How-to guide · how to scale a door block to a custom width
How to scale a door block to a custom width in AutoCAD
By Sumana Kumar · Published 7 Jan 2025 · Updated 15 Sept 2025
Doors are a special case for scaling because a door block has two parts that must stay in sync: the leaf and its swing arc. Stretch one without the other and the open door no longer matches the arc it sweeps. So when you scale a door to a custom width — fitting a 762 mm leaf to its opening, or widening a standard door to 900 mm for accessibility — the trick is to scale the whole block uniformly so the arc grows with the leaf.
This guide shows how to scale a door block to an exact opening width using the reference method, why uniform scaling keeps the swing correct, and how to size doors to the common widths you'll specify in real drawings.
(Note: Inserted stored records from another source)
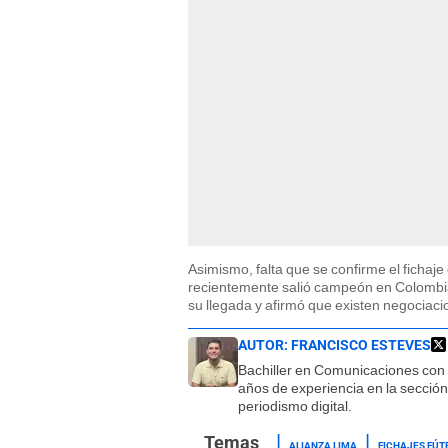
Asimismo, falta que se confirme el fichaje
recientemente salió campeón en Colombi
su llegada y afirmó que existen negociaci
AUTOR:
FRANCISCO ESTEVES
Bachiller en Comunicaciones con
años de experiencia en la sección
periodismo digital.
ALIANZA LIMA
FICHAJES FÚT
Common door widths to scale toward
Internal and external doors come in standard leaf widths, and which you choose depends on the room and the regulations. Common internal door widths to design around: roughly 610, 686, 762 and 838 mm (the classic 2'0", 2'3", 2'6" and 2'9" sizes still widely used), and metric 800 and 900 mm leaves. Accessible doorways often need a clear opening around 800 mm minimum, which usually means a 900 mm or larger leaf once you account for the frame and the door thickness in the opening.
The block typically represents the leaf plus the 90-degree swing arc. Your target is the leaf width — get that right and the opening it serves follows.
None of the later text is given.